Exclude every picture and return the remaining entries below verbatim.

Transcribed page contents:
┌──
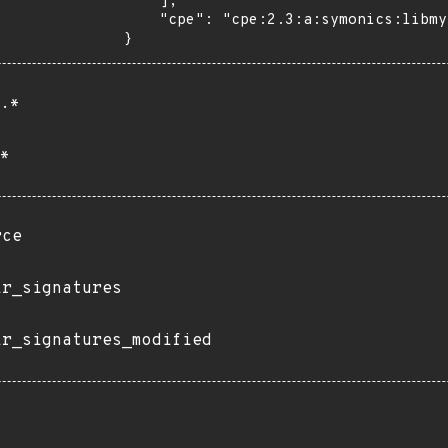
    ],

    "cpe": "cpe:2.3:a:symonics:libmysofa:*:*:*:*:*:*:*:*"

}
.*
*
rce
ir_signatures
ir_signatures_modified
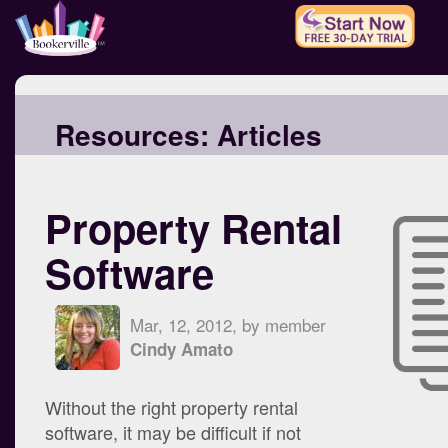
Resources:
Articles
Property Rental
Software
Mar, 12, 2012, by member
Cindy Amato
Without the right property rental
software, it may be difficult if not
└──
Response:
    ],

    "cpe": "cpe:2.3:a:symonics:libmysofa:*:*:*:*:*:*:*:*"

}
.*
*
rce
ir_signatures
ir_signatures_modified
Resources:
Articles
Property Rental
Software
Mar, 12, 2012, by member
Cindy Amato
Without the right property rental
software, it may be difficult if not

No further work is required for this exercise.